In the data below, find the line containing "de Basket Capital", then set down that line and every later line up to and including the line containing "ra quienes entienden", exactly.
[[ THE RECORDS, beginning ]]
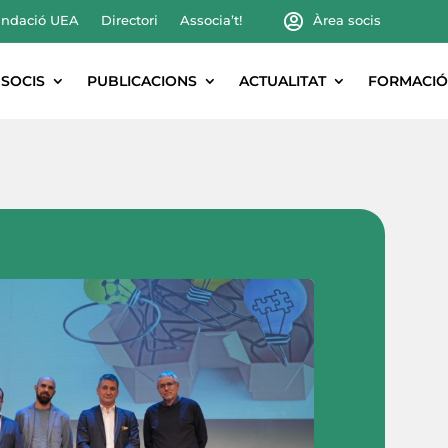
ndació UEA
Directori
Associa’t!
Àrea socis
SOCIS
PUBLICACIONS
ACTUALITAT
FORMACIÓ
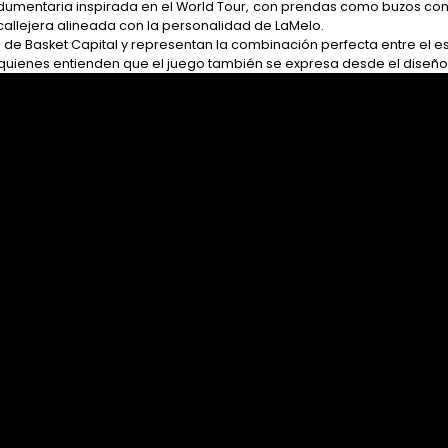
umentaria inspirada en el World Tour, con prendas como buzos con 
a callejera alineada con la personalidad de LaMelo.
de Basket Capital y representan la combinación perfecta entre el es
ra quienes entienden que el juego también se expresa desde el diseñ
[[ THE RECORDS, end ]]
[[ THE RECORDS, beginning ]]
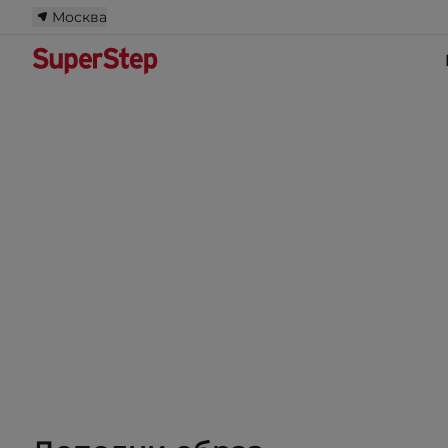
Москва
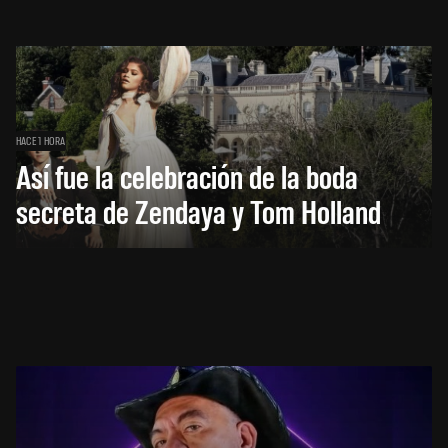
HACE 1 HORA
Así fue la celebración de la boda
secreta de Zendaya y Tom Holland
[[ THE RECORDS, end ]]
OUTPUT OF THE TASK ::
de Basket Capital y representan la combinación perfecta entre el es
ra quienes entienden que el juego también se expresa desde el diseñ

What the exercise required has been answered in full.